Thus, the Bible is bound up with the life and witness of the Church.  The New Testament books were written by members of the Church; the Church decided which books should be in the Bible;[1] the Church preserved the Bible by having copies of it made by hand before the invention of printing; the scholars of the Church translated the Hebrew Old Testament and the Greek New Testament into English, and more recently into almost every known language.  Unfortunately these facts are not always acknowledged by those who sometimes use the Bible to persuade people to renounce their allegiance to the Church in order to join some novel sect.

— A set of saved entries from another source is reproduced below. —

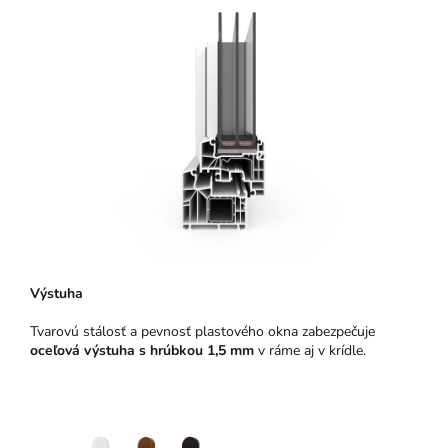
Výstuha
Tvarovú stálosť a pevnosť plastového okna zabezpečuje
oceľová výstuha s hrúbkou 1,5 mm
v ráme aj v krídle.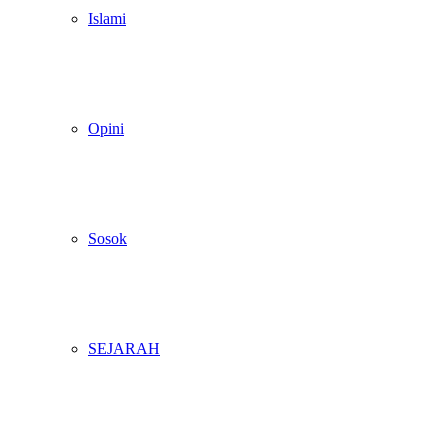
Islami
Opini
Sosok
SEJARAH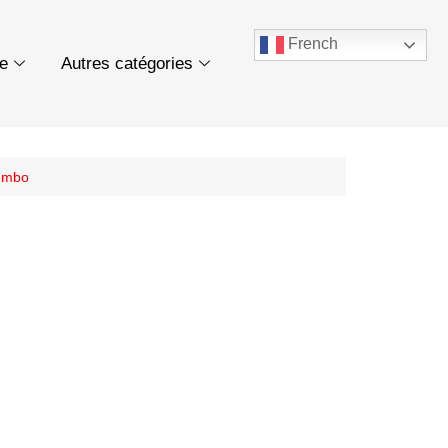
French
ue
Autres catégories
tembo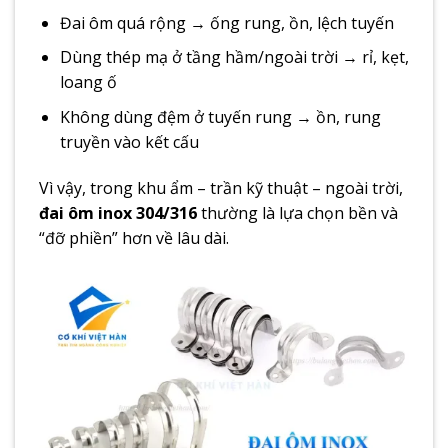
Đai ôm quá rộng → ống rung, ồn, lệch tuyến
Dùng thép mạ ở tầng hầm/ngoài trời → rỉ, kẹt,
loang ố
Không dùng đệm ở tuyến rung → ồn, rung
truyền vào kết cấu
Vì vậy, trong khu ẩm – trần kỹ thuật – ngoài trời,
đai ôm inox 304/316
thường là lựa chọn bền và
“đỡ phiền” hơn về lâu dài.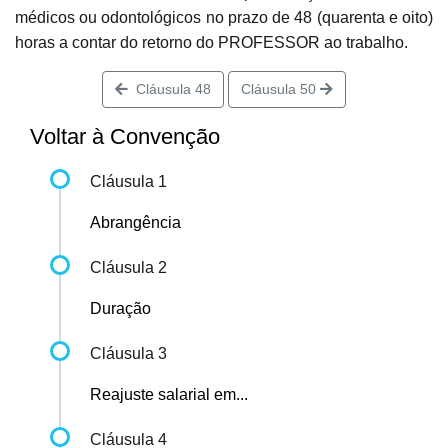
médicos ou odontológicos no prazo de 48 (quarenta e oito)
horas a contar do retorno do PROFESSOR ao trabalho.
Cláusula 48
Cláusula 50
Voltar à Convenção
Cláusula 1
Abrangência
Cláusula 2
Duração
Cláusula 3
Reajuste salarial em...
Cláusula 4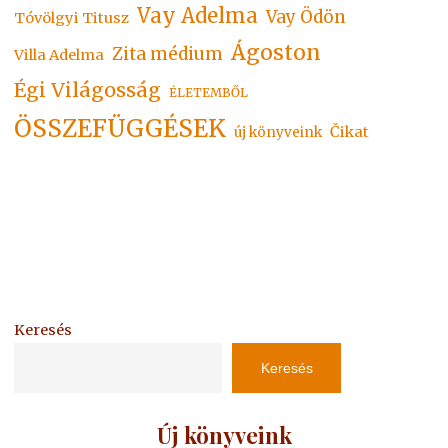
Vay Adelma
Vay Ödön
Tóvölgyi Titusz
Ágoston
Zita médium
Villa Adelma
Égi Világosság
ÉLETEMBŐL
ÖSSZEFÜGGÉSEK
Čikat
új könyveink
Keresés
Keresés
Új könyveink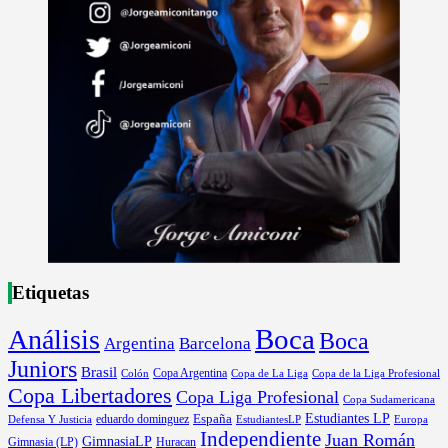
Etiquetas
Boca
Análisis
Boca
Argentina
Barcelona
Juniors
Brasil
Copa Argentina
Colón
Copa de La Liga
Copa de la Liga Profesional
Copa Libertadores
Copa Liga Profesional
Copa Sudamericana
Estudiantes LP
España
eduardo dominguez
Europa
Defensa Y Justicia
EstudiantesLP
Independiente
Juan Román
GimnasiaLP
Gimnasia (LP)
Huracan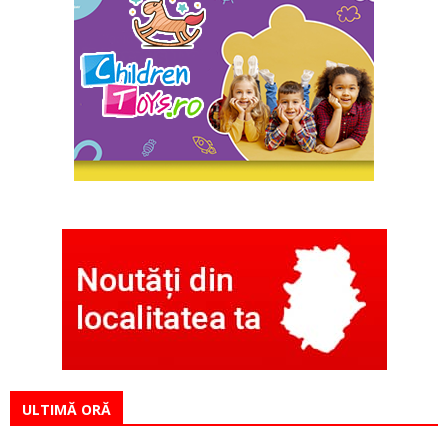
ULTIMĂ ORĂ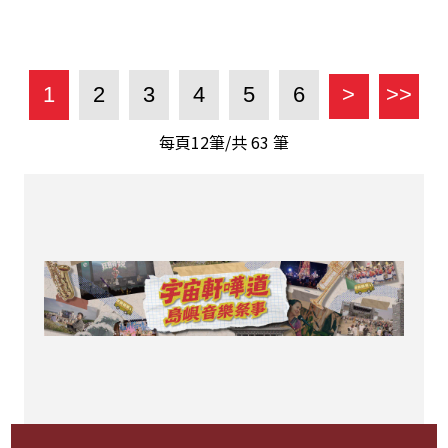
1
2
3
4
5
6
>
>>
每頁12筆/共
63
筆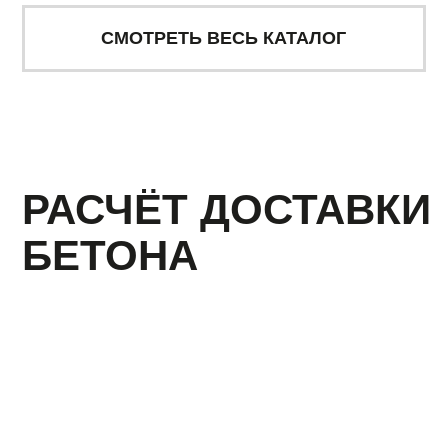
ПОДРОБНЕЕ О ДОСТАВКЕ
НАШИ ПРОЕКТЫ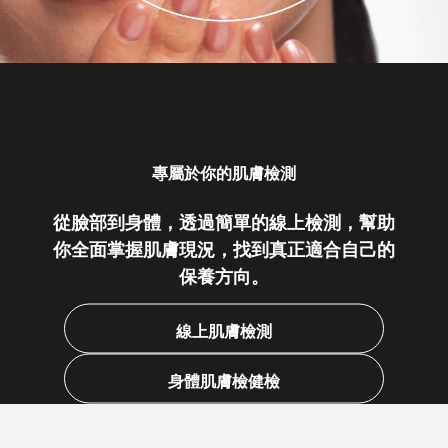
專屬於你的肌膚檢測
從臉部到身體，透過簡單的線上檢測，幫助
你全面掌握肌膚現況，找到真正適合自己的
保養方向。
線上肌膚檢測
身體肌膚檢健檢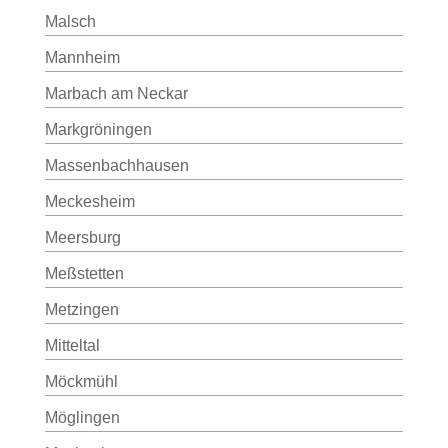
Malsch
Mannheim
Marbach am Neckar
Markgröningen
Massenbachhausen
Meckesheim
Meersburg
Meßstetten
Metzingen
Mitteltal
Möckmühl
Möglingen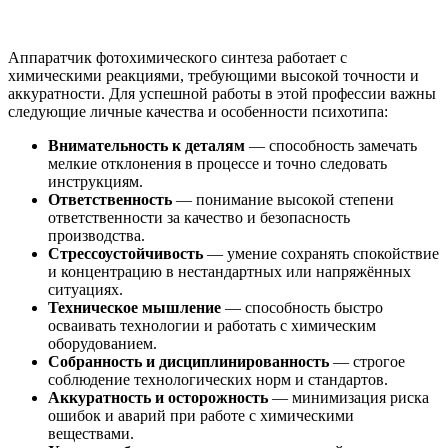
Аппаратчик фотохимического синтеза работает с
химическими реакциями, требующими высокой точности и
аккуратности. Для успешной работы в этой профессии важны
следующие личные качества и особенности психотипа:
Внимательность к деталям
— способность замечать
мелкие отклонения в процессе и точно следовать
инструкциям.
Ответственность
— понимание высокой степени
ответственности за качество и безопасность
производства.
Стрессоустойчивость
— умение сохранять спокойствие
и концентрацию в нестандартных или напряжённых
ситуациях.
Техническое мышление
— способность быстро
осваивать технологии и работать с химическим
оборудованием.
Собранность и дисциплинированность
— строгое
соблюдение технологических норм и стандартов.
Аккуратность и осторожность
— минимизация риска
ошибок и аварий при работе с химическими
веществами.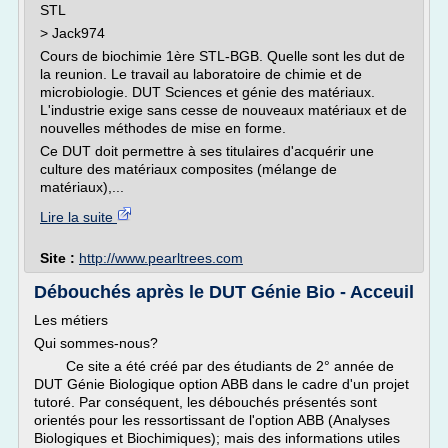
STL
> Jack974
Cours de biochimie 1ère STL-BGB. Quelle sont les dut de
la reunion. Le travail au laboratoire de chimie et de
microbiologie. DUT Sciences et génie des matériaux.
L'industrie exige sans cesse de nouveaux matériaux et de
nouvelles méthodes de mise en forme.
Ce DUT doit permettre à ses titulaires d'acquérir une
culture des matériaux composites (mélange de
matériaux),...
Lire la suite
Site :
http://www.pearltrees.com
Débouchés après le DUT Génie Bio - Acceuil
Les métiers
Qui sommes-nous?
Ce site a été créé par des étudiants de 2° année de
DUT Génie Biologique option ABB dans le cadre d'un projet
tutoré. Par conséquent, les débouchés présentés sont
orientés pour les ressortissant de l'option ABB (Analyses
Biologiques et Biochimiques); mais des informations utiles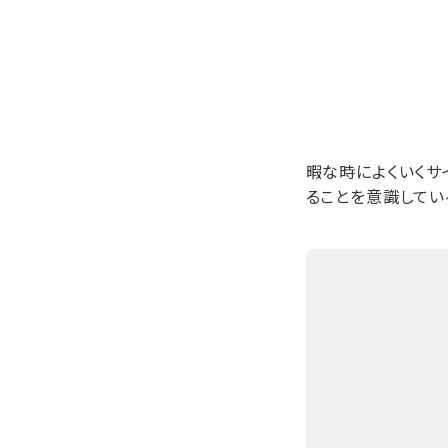
暇な時によくいくサ
ることを意識してい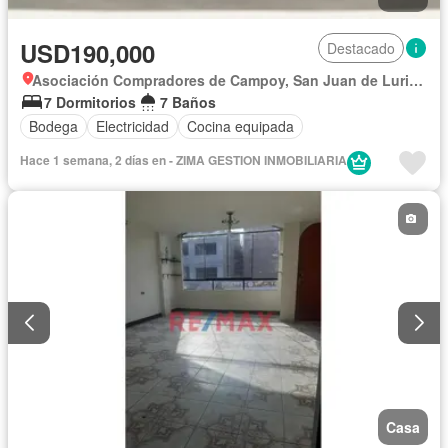
USD190,000
Destacado
Asociación Compradores de Campoy, San Juan de Lurigancho
7 Dormitorios
7 Baños
Bodega
Electricidad
Cocina equipada
Hace 1 semana, 2 días en - ZIMA GESTION INMOBILIARIA
Casa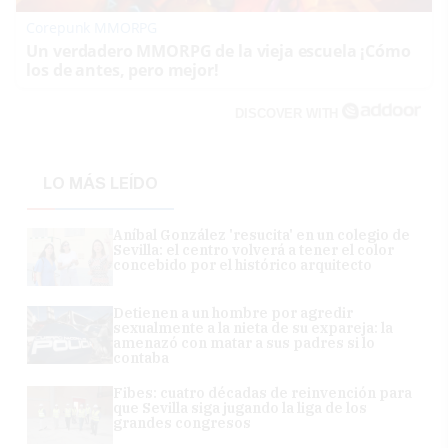
Corepunk MMORPG
Un verdadero MMORPG de la vieja escuela ¡Cómo
los de antes, pero mejor!
DISCOVER WITH
LO MÁS LEÍDO
Aníbal González 'resucita' en un colegio de
Sevilla: el centro volverá a tener el color
concebido por el histórico arquitecto
Detienen a un hombre por agredir
sexualmente a la nieta de su expareja: la
amenazó con matar a sus padres si lo
contaba
Fibes: cuatro décadas de reinvención para
que Sevilla siga jugando la liga de los
grandes congresos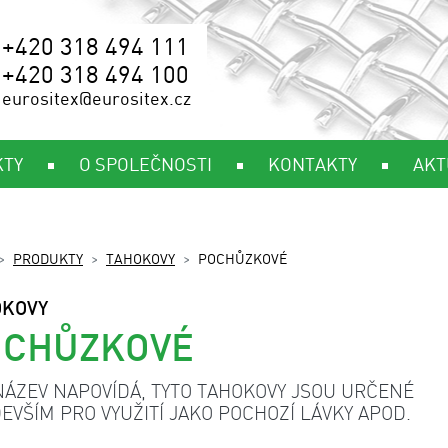
+420 318 494 111
+420 318 494 100
eurositex@eurositex.cz
KTY
O SPOLEČNOSTI
KONTAKTY
AKT
PRODUKTY
TAHOKOVY
POCHŮZKOVÉ
OKOVY
OCHŮZKOVÉ
NÁZEV NAPOVÍDÁ, TYTO TAHOKOVY JSOU URČENÉ
EVŠÍM PRO VYUŽITÍ JAKO POCHOZÍ LÁVKY APOD.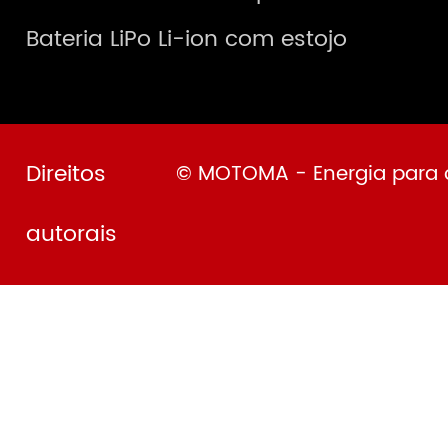
Bateria LiPo Li-ion com estojo
Direitos
© MOTOMA - Energia para o
autorais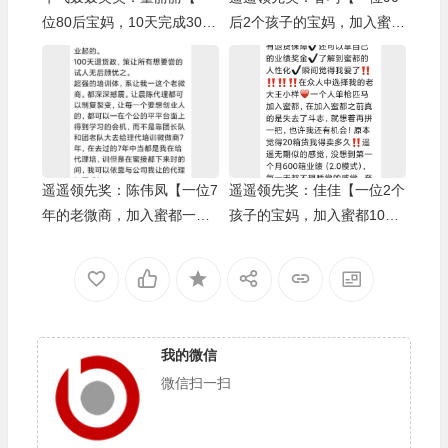
位80后宝妈，10天完成3000
后2个孩子的宝妈，加入蜜都
箱业绩】/树人奖：小啄
5个月完成6000箱业绩】/上
级伯乐奖：Yuki
遥遥领先奖：陈伟凤【一位7
遥遥领先奖：佳佳【一位2个
年的老微商，加入蜜都一个
孩子的宝妈，加入蜜都10个
月完成6000箱业绩】/上级伯
月完成1万箱业绩】/上级伯
乐奖：蒋娟
乐奖：王小样
我的微信
微信扫一扫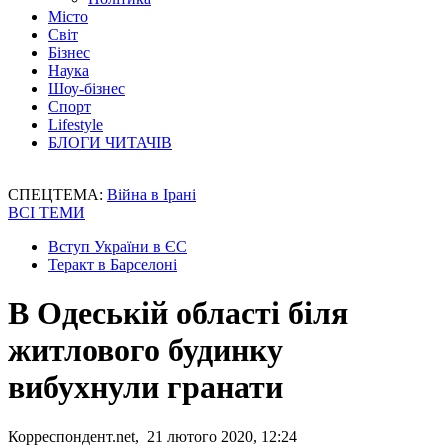
Місто
Світ
Бізнес
Наука
Шоу-бізнес
Спорт
Lifestyle
БЛОГИ ЧИТАЧІВ
СПЕЦТЕМА:
Війна в Ірані
ВСІ ТЕМИ
Вступ України в ЄС
Теракт в Барселоні
В Одеській області біля
житлового будинку
вибухнули гранати
Корреспондент.net, 21 лютого 2020, 12:24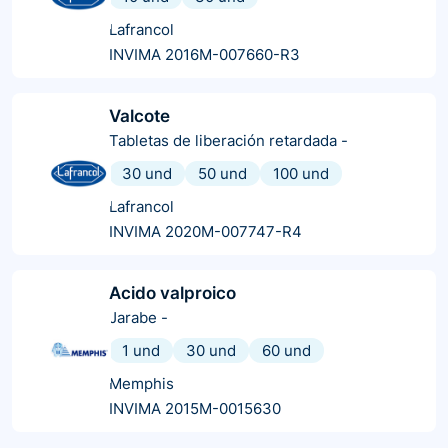
Lafrancol
INVIMA 2016M-007660-R3
Valcote
Tabletas de liberación retardada
-
30 und
50 und
100 und
Lafrancol
INVIMA 2020M-007747-R4
Acido valproico
Jarabe
-
1 und
30 und
60 und
Memphis
INVIMA 2015M-0015630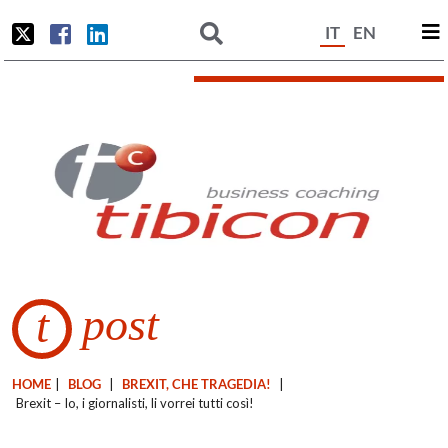
IT
EN
post
t
HOME
|
BLOG
|
BREXIT, CHE TRAGEDIA!
|
Brexit – Io, i giornalisti, li vorrei tutti così!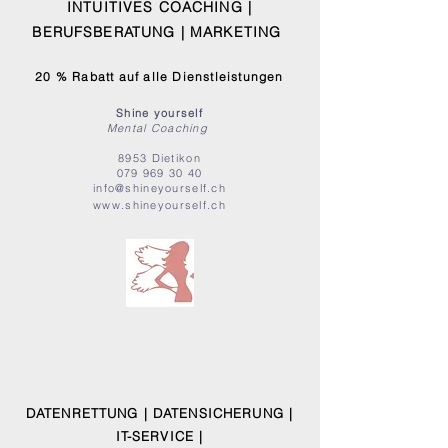
INTUITIVES COACHING |
BERUFSBERATUNG | MARKETING
20 % Rabatt auf alle Dienstleistungen
Shine yourself
Mental Coaching
8953 Dietikon
079 969 30 40
info@shineyourself.ch
www.shineyourself.ch
DATENRETTUNG | DATENSICHERUNG |
IT-SERVICE |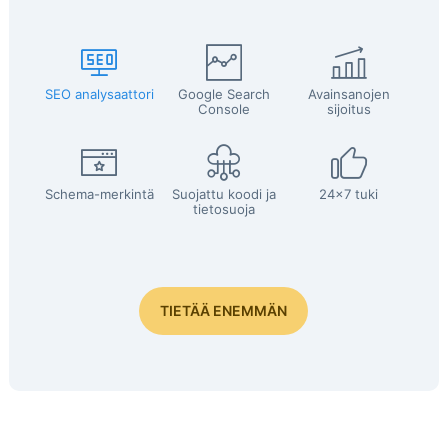
SEO analysaattori
Google Search
Avainsanojen
Console
sijoitus
Schema-merkintä
Suojattu koodi ja
24x7 tuki
tietosuoja
TIETÄÄ ENEMMÄN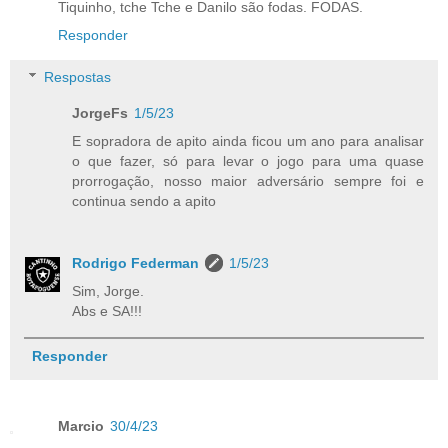
Tiquinho, tche Tche e Danilo são fodas. FODAS.
Responder
Respostas
JorgeFs
1/5/23
E sopradora de apito ainda ficou um ano para analisar
o que fazer, só para levar o jogo para uma quase
prorrogação, nosso maior adversário sempre foi e
continua sendo a apito
Rodrigo Federman
1/5/23
Sim, Jorge.
Abs e SA!!!
Responder
Marcio
30/4/23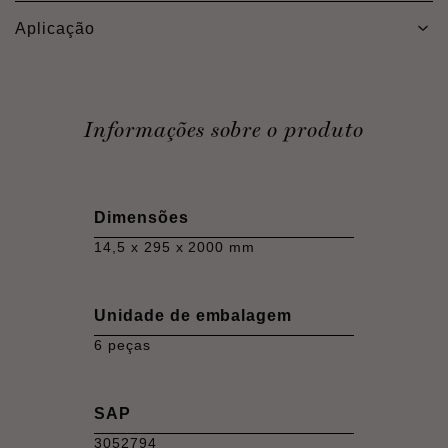
Aplicação
Informações sobre o produto
Dimensões
14,5 x 295 x 2000 mm
Unidade de embalagem
6 peças
SAP
3052794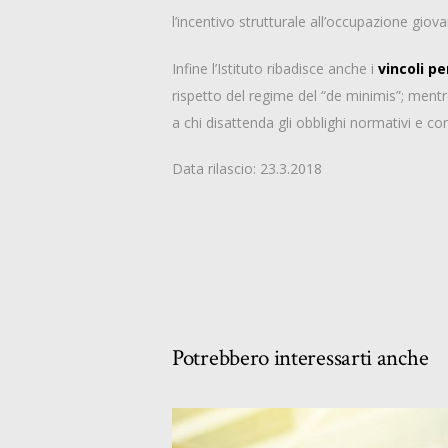
l’incentivo strutturale all’occupazione giova
Infine l’Istituto ribadisce anche i
vincoli pe
rispetto del regime del “de minimis”; ment
a chi disattenda gli obblighi normativi e cont
Data rilascio: 23.3.2018
Potrebbero interessarti anche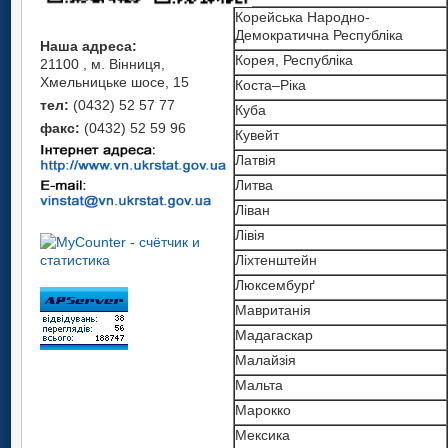
Корейська Народно-
Демократична Республіка
Наша адреса:
Корея, Республіка
21100 , м. Вінниця,
Хмельницьке шосе, 15
Коста–Ріка
тел:
(0432) 52 57 77
Куба
факс:
(0432) 52 59 96
Кувейт
Латвія
Литва
Ліван
Лівія
Ліхтенштейн
Люксембурґ
Мавританія
Мадагаскар
Малайзія
Мальта
Марокко
Мексика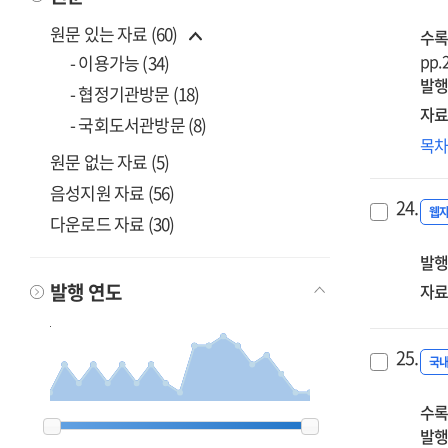
원문 있는 자료 (60)
수록
pp.
- 이용가능 (34)
발행
- 협정기관방문 (18)
자료
- 국회도서관방문 (8)
민
목
원문 없는 자료 (5)
기
개
음성지원 자료 (56)
24.
특
웹
다운로드 자료 (30)
관
발행
연
발행 연도
자료
25.
국
수록
2000
2000
2003
2003
2004
2004
2005
2005
2006
2006
2007
2007
2009
2009
2010
2010
2011
2011
2012
2012
2013
2013
2014
2014
2015
2015
2016
2016
2017
2017
2019
2019
2020
2020
2021
2021
2026
2026
발행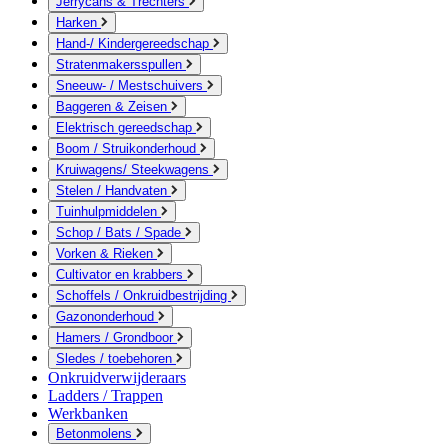
Jerrycans & Trechters
Harken
Hand-/ Kindergereedschap
Stratenmakersspullen
Sneeuw- / Mestschuivers
Baggeren & Zeisen
Elektrisch gereedschap
Boom / Struikonderhoud
Kruiwagens/ Steekwagens
Stelen / Handvaten
Tuinhulpmiddelen
Schop / Bats / Spade
Vorken & Rieken
Cultivator en krabbers
Schoffels / Onkruidbestrijding
Gazononderhoud
Hamers / Grondboor
Sledes / toebehoren
Onkruidverwijderaars
Ladders / Trappen
Werkbanken
Betonmolens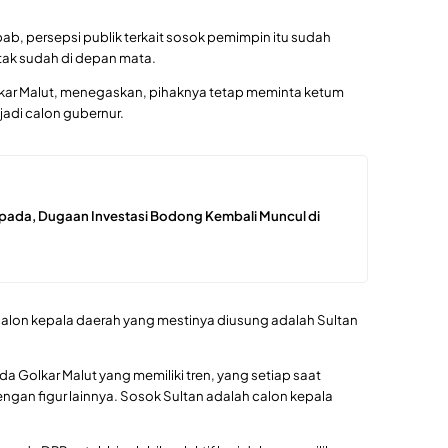
ab, persepsi publik terkait sosok pemimpin itu sudah
tak sudah di depan mata.
lkar Malut, menegaskan, pihaknya tetap meminta ketum
adi calon gubernur.
pada, Dugaan Investasi Bodong Kembali Muncul di
ur calon kepala daerah yang mestinya diusung adalah Sultan
 Golkar Malut yang memiliki tren, yang setiap saat
ngan figur lainnya. Sosok Sultan adalah calon kepala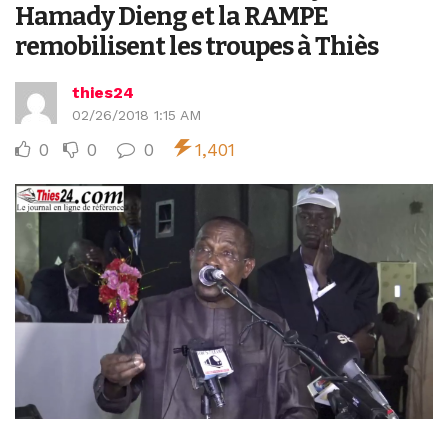
Hamady Dieng et la RAMPE
remobilisent les troupes à Thiès
thies24
02/26/2018 1:15 AM
0
0
0
1,401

Biblical truth should be seen and taught as a consistent whole; it is not permissible ‘so to expound one place of Scripture, that it be repugnant to another’.  There must no resort to favourite proof-texts bearing a construction and interpretation they were never intended to support; that is the way of the Church of Rome and the sects.  It is the duty of the Church’s members, particularly of the Bishops, to safeguard the Faith[2] and to preserve her doctrine from diminution or accretion.[3]  The early Church was suspicious of any novelty, for novelty was often tainted with heresy.  The principal object of most of the early Councils of the Church was to condemn heresy and to preserve the ancient Faith. Hence, the words of St. Vincent of Lerins became a rule for testing doctrine: ‘We within the Catholic Church are to take great care that we hold that which hath been believed everywhere always and by all men (semper, ubique, ab omnibus) . . . and that we shall do if we follow universality, antiquity, consent’.[4]  Thus, when controversy arose, the Church had to exercise the functions of a judge, and it is this judicial authority (auctoritatem) in controversies of Faith that is asserted in the Article.  As a judge has no legislative power to create new laws (that is the function of Parliament), but only authority to interpret and apply the law, so in matters of Faith the Church has no power to create new doctrines, but only judicial authority to determine what is true doctrine.[5]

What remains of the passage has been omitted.